I would like each line of the data that holds the word "Aquila" copied out.

(The input)
+++++

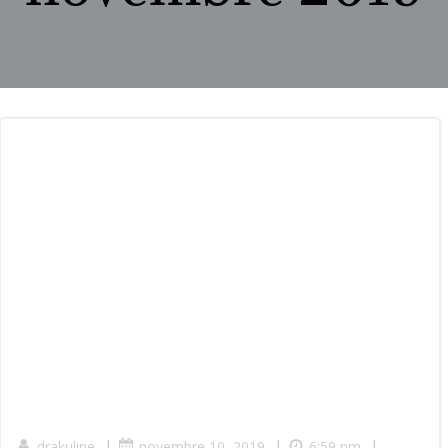
|
|
|
drakuline
novembre 10, 2019
6:59 pm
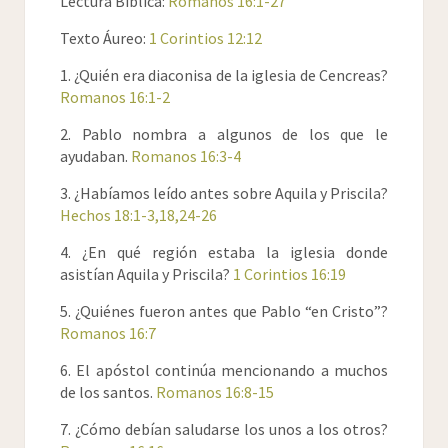
Lectura Bíblica:
Romanos 16:1-27
13
Saludad a Rufo, escogido en el Señor, y a su
Texto Áureo:
1 Corintios 12:12
madre y mía.
14
Saludad a Asíncrito, y a Flegonte, a Hermas, a
1. ¿Quién era diaconisa de la iglesia de Cencreas?
Patrobas, a Hermes, y a los hermanos que
Romanos 16:1-2
están con ellos.
2. Pablo nombra a algunos de los que le
15
Saludad a Filólogo y a Julia, a Nereo y a su
ayudaban.
Romanos 16:3-4
hermana, y a Olimpas, y a todos los santos
que están con ellos.
3. ¿Habíamos leído antes sobre Aquila y Priscila?
16
Saludaos los unos a los otros con ósculo
Hechos 18:1-3,18,24-26
santo. Os saludan todas las iglesias de Cristo.
4. ¿En qué región estaba la iglesia donde
17
Y os ruego hermanos, que miréis los que
asistían Aquila y Priscila?
1 Corintios 16:19
causan disensiones y escándalos contra la
doctrina que vosotros habéis aprendido; y
5. ¿Quiénes fueron antes que Pablo “en Cristo”?
apartaos de ellos.
Romanos 16:7
18
Porque los tales no sirven al Señor nuestro
Jesucristo, sino a sus vientres; y con suaves
6. El apóstol continúa mencionando a muchos
palabras y bendiciones engañan los
de los santos.
Romanos 16:8-15
corazones de los simples.
7. ¿Cómo debían saludarse los unos a los otros?
19
Porque vuestra obediencia ha venido a ser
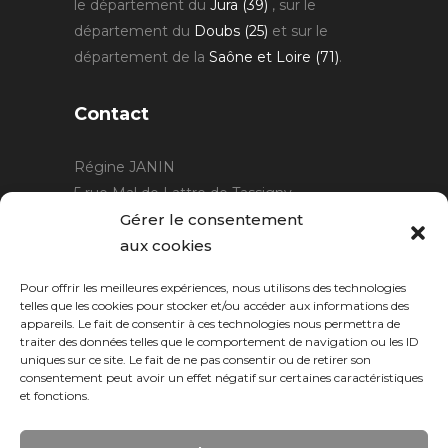
le département du
Jura (39)
, sur le
département du
Doubs (25)
et sur le
département de la
Saône et Loire (71)
.
Contact
Régine JANIN
5 rue Mal de Lattre de Tassigny
21220 Gevrey Chambertin
Gérer le consentement
06 15 15 80 29
aux cookies
contact@rjcreation.com
Pour offrir les meilleures expériences, nous utilisons des technologies
Horaires :
sur rendez-vous
.
telles que les cookies pour stocker et/ou accéder aux informations des
appareils. Le fait de consentir à ces technologies nous permettra de
traiter des données telles que le comportement de navigation ou les ID
uniques sur ce site. Le fait de ne pas consentir ou de retirer son
consentement peut avoir un effet négatif sur certaines caractéristiques
et fonctions.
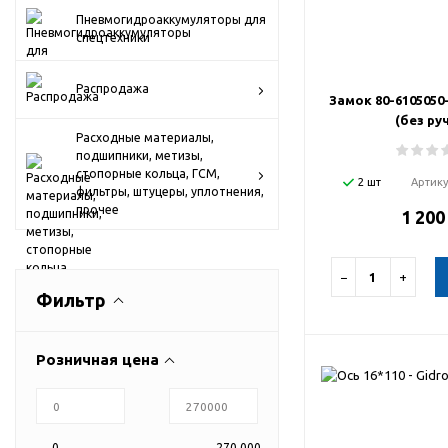
Пневмогидроаккумуляторы для
спецтехники
Распродажа
Замок 80-6105050
(без ру
Расходные материалы,
подшипники, метизы,
стопорные кольца, ГСМ,
2 шт
Артик
фильтры, штуцеры, уплотнения,
прочее
1 200
−
+
Фильтр
Розничная цена
0
270 000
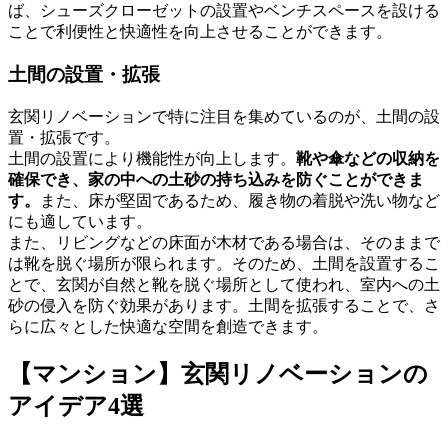
ば、シューズクローゼットの設置やベンチスペースを設ける
ことで利便性と快適性を向上させることができます。
土間の設置・拡張
玄関リノベーションで特に注目を集めているのが、土間の設
置・拡張です。
土間の設置により機能性が向上します。
靴や傘などの収納を
確保でき、家の中への土砂の持ち込みを防ぐことができま
す。
また、床が堅固であるため、履き物の着脱や洗い物など
にも適しています。
また、リビングなどの床面が木材である場合は、そのままで
は靴を脱ぐ場所が限られます。そのため、土間を設置するこ
とで、玄関が自然と靴を脱ぐ場所として使われ、室内への土
砂の侵入を防ぐ効果があります。土間を拡張することで、さ
らに広々とした快適な空間を創造できます。
【マンション】玄関リノベーションの
アイデア4選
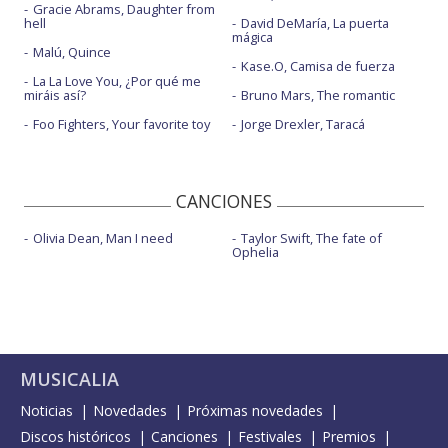
Gracie Abrams, Daughter from
hell
David DeMaría, La puerta
mágica
Malú, Quince
Kase.O, Camisa de fuerza
La La Love You, ¿Por qué me
miráis así?
Bruno Mars, The romantic
Foo Fighters, Your favorite toy
Jorge Drexler, Taracá
CANCIONES
Olivia Dean, Man I need
Taylor Swift, The fate of
Ophelia
MUSICALIA
Noticias
Novedades
Próximas novedades
Discos históricos
Canciones
Festivales
Premios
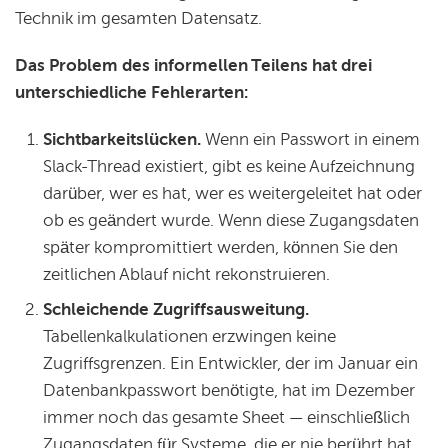
Technik im gesamten Datensatz.
Das Problem des informellen Teilens hat drei
unterschiedliche Fehlerarten:
Sichtbarkeitslücken.
Wenn ein Passwort in einem
Slack-Thread existiert, gibt es keine Aufzeichnung
darüber, wer es hat, wer es weitergeleitet hat oder
ob es geändert wurde. Wenn diese Zugangsdaten
später kompromittiert werden, können Sie den
zeitlichen Ablauf nicht rekonstruieren.
Schleichende Zugriffsausweitung.
Tabellenkalkulationen erzwingen keine
Zugriffsgrenzen. Ein Entwickler, der im Januar ein
Datenbankpasswort benötigte, hat im Dezember
immer noch das gesamte Sheet — einschließlich
Zugangsdaten für Systeme, die er nie berührt hat,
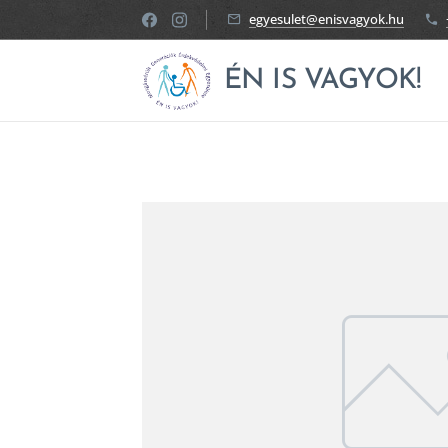
egyesulet@enisvagyok.hu
ÉN IS VAGYOK!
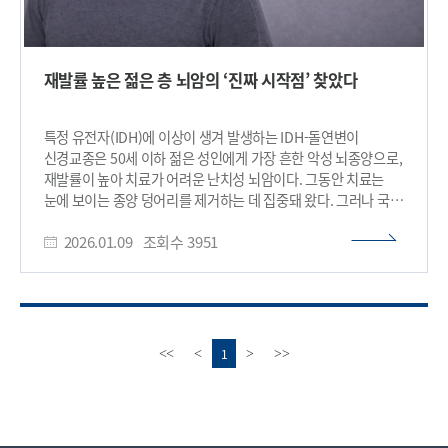
재발률 높은 젊은 층 뇌암의 ‘진짜 시작점’ 찾았다
특정 유전자(IDH)에 이상이 생겨 발생하는 IDH-돌연변이
신경교종은 50세 이하 젊은 성인에게 가장 흔한 악성 뇌종양으로,
재발률이 높아 치료가 어려운 난치성 뇌암이다. 그동안 치료는
눈에 보이는 종양 덩어리를 제거하는 데 집중돼 왔다. 그러나 국내
연구진이 이 종양이 덩어리가 보이기 훨씬 이전부터 정상 뇌 속
2026.01.09
조회수
3951
세포에서 이미 시작되고 있었다는 사실을 세계 최초로 밝혀내며,
조기 진단과 재발 억제 치료의 새로운 길을 열었다. 우리 대학은
의과학대학원 이정호 교수와 연세대학교(총장 윤동섭)
세브란스병원 신경외과 강석구 교수 공동연구팀이 IDH-돌연변이
신경교종이 정상 뇌조직에 존재하는 교세포전구세포(Glial
Progenitor Cell, GPC)에서 기원한다는 사실을 세계 최초로
이
다
1
<<
<
>
>>
규명했다고 9일 밝혔다. * 교세포전구세포(GPC): 정상 뇌에도
전
음
존재하는 세포로, 유전자 변이가 생기면 악성 뇌종양의 출발점이
페
페
될 수 있는 세포 연구팀은 광범위 절제 수술을 통해 확보한 종양
이
이
조직과 종양 주변의 정상 대뇌피질을 정밀 분석한 결과,
지
지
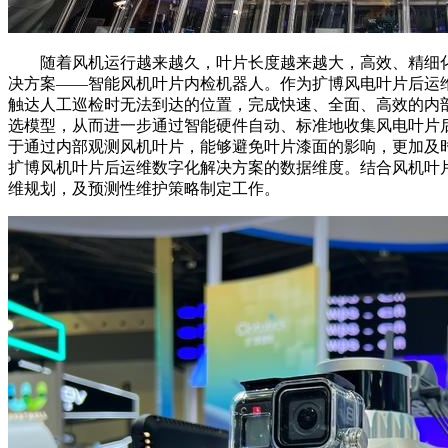
随着风机运行越来越久，叶片长度越来越大，高效、精细化
决方案——智能风机叶片内检机器人。作为扩博风电叶片后运维
触达人工巡检时无法到达的位置，完成快速、全面、高效的内
选模型，从而进一步通过智能硬件自动、标准地收集风电叶片
于通过内部观测风机叶片，能够避免叶片漆面的影响，更加及
扩博风机叶片后运维数字化解决方案的数据维度。结合风机叶
维规划，及预测性维护策略制定工作。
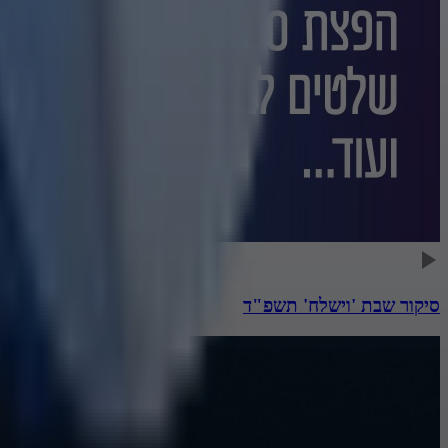
סיקור שבת 'וישלח' תשפ"ד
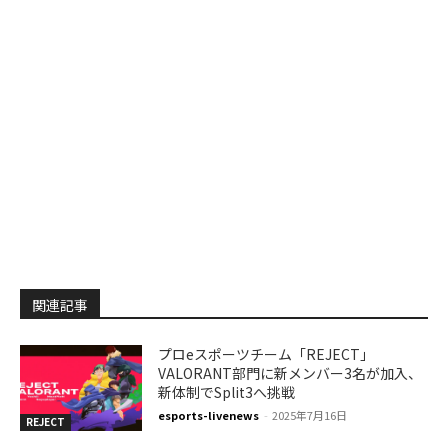
関連記事
プロeスポーツチーム「REJECT」
VALORANT部門に新メンバー3名が加入、
新体制でSplit3へ挑戦
esports-livenews
-
2025年7月16日
REJECT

+++++

(The completed task)
3. ¿Habíamos leído antes sobre Aquila y Priscila?
asistían Aquila y Priscila?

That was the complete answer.